Practical Computer Advice
from Martin Kadansky

Volume 8 Issue 12
December 2014
Going Paperless, Carefully Part 2: Use Document Scanning to Reduce Your Mountains of Paper!

Are you drowning in paper files? Do you wish you could reduce your enormous piles of paper down to a manageable size? Are you running out of room for your paper files? One source I've read estimates that after the first look, we never look at 80% of our paper records again.

While I can't offer an easy or complete solution, I can share my experience and advice on one particular technique that can help: Using a document scanner to turn paper documents into electronic files.

I've got two five-drawer metal file cabinets where I store a combination of personal and business records. A few years ago I noticed that some of those drawers were getting so full that it took a bit of effort to pull out a file, and even more effort to squeeze it back in. I found myself thinking that I will probably need to buy a third file cabinet relatively soon. Then I found myself resolving that I would not let that happen!

Back in April 2013 I wrote a newsletter about a technique I had started using a few months earlier: Instead of printing new receipts and other information on paper, I had started "printing" them into PDF files and saving them in my computer instead. This method has helped me significantly slow the growth of my paper files, but it has done nothing to reduce the amount of paper I had already accumulated, nor does it do anything about the important papers that I still create and that arrive in the mail.

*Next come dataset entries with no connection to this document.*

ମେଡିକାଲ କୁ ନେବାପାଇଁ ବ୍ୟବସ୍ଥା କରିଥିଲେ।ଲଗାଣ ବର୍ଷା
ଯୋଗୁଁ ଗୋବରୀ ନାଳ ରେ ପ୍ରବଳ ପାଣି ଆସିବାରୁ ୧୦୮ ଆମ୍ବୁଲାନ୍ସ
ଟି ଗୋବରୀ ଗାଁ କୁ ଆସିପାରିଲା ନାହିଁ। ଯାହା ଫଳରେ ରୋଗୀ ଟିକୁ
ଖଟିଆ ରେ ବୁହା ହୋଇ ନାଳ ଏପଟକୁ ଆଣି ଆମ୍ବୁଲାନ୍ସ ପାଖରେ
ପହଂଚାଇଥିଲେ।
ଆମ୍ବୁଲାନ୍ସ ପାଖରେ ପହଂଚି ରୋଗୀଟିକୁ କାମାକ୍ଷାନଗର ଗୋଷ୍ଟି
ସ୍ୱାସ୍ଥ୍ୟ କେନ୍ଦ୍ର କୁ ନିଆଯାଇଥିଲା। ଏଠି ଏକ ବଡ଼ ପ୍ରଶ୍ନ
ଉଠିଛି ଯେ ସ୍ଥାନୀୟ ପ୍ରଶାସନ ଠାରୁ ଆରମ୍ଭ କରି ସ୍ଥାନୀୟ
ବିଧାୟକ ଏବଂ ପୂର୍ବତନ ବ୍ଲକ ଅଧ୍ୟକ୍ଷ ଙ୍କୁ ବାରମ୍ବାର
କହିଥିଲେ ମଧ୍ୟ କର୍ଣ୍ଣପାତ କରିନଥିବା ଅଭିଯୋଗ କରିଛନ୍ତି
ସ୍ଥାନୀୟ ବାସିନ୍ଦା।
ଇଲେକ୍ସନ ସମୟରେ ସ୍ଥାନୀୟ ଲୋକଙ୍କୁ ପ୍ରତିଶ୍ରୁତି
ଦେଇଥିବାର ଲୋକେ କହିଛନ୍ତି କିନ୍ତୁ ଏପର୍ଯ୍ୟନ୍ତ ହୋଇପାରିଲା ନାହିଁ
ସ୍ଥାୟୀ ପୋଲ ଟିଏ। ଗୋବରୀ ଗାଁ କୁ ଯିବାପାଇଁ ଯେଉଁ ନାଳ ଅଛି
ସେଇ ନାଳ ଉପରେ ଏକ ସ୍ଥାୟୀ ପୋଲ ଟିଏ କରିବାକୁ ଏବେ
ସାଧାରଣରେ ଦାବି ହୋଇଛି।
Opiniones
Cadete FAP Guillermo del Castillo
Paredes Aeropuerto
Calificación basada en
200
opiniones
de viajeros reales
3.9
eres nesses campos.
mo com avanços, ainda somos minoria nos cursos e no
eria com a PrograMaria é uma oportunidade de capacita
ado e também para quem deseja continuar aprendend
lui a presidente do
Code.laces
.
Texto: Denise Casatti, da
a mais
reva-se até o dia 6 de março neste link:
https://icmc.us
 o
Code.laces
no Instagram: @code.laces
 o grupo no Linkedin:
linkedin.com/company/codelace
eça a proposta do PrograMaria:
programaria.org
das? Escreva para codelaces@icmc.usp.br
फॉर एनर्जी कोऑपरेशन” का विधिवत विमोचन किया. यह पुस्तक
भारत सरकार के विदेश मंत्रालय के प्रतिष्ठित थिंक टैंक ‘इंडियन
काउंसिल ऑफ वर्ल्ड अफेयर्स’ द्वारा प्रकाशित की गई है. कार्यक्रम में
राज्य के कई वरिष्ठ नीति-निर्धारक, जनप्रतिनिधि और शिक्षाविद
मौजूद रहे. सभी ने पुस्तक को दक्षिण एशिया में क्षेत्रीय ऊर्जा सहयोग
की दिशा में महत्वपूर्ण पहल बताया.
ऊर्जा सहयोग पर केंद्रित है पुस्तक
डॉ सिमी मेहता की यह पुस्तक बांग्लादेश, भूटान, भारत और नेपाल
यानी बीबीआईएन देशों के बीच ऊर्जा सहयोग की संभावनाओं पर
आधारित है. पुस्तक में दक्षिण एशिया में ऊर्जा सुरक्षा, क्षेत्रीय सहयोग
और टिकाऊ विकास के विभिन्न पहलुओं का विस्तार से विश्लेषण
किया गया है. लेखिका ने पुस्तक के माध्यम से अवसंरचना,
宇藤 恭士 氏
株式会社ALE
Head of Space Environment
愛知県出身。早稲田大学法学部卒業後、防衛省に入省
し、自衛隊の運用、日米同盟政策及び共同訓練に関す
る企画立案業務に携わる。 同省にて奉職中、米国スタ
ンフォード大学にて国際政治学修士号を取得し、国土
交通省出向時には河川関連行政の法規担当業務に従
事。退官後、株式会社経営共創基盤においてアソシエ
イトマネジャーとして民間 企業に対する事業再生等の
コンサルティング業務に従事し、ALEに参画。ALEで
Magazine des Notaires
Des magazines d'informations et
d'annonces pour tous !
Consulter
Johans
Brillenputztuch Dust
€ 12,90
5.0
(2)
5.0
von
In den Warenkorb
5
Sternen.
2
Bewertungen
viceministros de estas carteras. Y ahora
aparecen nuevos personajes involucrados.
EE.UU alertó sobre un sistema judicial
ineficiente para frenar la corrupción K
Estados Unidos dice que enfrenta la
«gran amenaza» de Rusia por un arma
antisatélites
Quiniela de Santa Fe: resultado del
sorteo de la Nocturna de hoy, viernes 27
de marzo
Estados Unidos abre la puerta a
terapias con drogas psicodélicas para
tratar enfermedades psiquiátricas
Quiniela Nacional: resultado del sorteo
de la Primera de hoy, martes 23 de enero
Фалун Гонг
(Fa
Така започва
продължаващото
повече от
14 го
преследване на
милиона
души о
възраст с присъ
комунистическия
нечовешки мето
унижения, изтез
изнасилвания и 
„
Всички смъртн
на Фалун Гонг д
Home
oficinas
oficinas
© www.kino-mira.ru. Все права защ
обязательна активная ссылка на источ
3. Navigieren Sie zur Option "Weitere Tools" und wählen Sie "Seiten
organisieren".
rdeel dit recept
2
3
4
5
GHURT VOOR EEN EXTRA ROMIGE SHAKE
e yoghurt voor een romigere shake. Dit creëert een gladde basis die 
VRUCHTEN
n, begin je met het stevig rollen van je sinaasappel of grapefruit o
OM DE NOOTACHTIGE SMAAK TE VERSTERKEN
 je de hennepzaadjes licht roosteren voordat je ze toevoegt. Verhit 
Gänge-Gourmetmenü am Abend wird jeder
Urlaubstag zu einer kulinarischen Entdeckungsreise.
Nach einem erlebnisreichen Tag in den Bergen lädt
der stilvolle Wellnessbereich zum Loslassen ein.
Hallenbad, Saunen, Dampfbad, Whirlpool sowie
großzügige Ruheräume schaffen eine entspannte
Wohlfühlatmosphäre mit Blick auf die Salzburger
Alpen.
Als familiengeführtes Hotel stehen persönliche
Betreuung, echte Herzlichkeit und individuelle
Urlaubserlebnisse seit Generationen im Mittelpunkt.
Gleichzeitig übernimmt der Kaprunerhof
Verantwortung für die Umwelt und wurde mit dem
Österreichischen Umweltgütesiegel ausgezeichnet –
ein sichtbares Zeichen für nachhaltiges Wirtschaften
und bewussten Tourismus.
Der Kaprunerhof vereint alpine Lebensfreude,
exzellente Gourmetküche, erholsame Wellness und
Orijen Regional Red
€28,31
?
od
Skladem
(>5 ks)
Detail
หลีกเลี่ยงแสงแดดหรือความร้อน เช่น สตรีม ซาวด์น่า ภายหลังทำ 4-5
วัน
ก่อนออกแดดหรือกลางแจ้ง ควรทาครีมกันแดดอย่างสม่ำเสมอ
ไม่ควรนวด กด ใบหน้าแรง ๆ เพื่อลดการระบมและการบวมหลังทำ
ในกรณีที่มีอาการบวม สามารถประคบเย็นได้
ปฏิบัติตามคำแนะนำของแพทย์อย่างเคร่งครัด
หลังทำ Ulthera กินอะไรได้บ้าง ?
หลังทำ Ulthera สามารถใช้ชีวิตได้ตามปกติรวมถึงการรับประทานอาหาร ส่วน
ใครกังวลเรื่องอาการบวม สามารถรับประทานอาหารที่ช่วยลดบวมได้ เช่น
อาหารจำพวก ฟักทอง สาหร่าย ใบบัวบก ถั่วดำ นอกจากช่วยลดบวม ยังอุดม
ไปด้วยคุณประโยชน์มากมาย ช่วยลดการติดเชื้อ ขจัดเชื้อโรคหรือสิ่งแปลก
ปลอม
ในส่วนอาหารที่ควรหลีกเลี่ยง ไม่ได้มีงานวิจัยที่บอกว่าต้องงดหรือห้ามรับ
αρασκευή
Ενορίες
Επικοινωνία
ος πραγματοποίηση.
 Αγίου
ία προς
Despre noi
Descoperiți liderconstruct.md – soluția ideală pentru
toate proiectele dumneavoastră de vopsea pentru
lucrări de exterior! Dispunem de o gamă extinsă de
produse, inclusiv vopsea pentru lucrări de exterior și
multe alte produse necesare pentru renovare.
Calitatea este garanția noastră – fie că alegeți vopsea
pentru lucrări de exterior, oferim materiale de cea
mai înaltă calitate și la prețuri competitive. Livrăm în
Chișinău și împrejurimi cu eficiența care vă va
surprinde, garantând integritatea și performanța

I recently decided to tackle the next obvious steps:
  • Weed out the papers I really don't need to keep, and
  • Start scanning the remaining important papers into my computer (and then discarding or shredding them) whenever possible, starting with the papers that are easiest to scan and easiest to replace if something goes wrong, and then slowly branching out from there to other specific categories of papers.
My regular printer/scanner/copier was not the right tool for this project

I have an HP OfficeJet J6480, which is a combination printer/scanner/copier/fax. It's a good printer (which can even print double-sided!), and it copies and faxes well. However, when I have occasionally used it to scan originals into my computer, I've noticed that:
  • Scanning pages one at a time from the flatbed always gives me high-quality results, but it's labor-intensive and can only scan one side of each page.
  • Scanning pages loaded into the automatic document feeder (ADF) often gives me distorted results - some lines of text might be squished, others on the same page might be stretched. I imagine that the 8-year-old rollers may have dusty or brittle areas, making the pages "slip" a little as they move past the scanner.
  • The ADF also can only scan one side of each page, so scanning a two-sided original is awkward and impractical: I would first have to scan all the odd-numbered pages into one file, and then scan all the even-numbered pages into another. Or, I would have to make copies of all the even-numbered pages, assemble a single-sided original, and then scan that in.
Since scanning quality matters to me, and many of my original paper documents are double-sided, I quickly concluded that my printer/scanner/copier was not the right tool for this project.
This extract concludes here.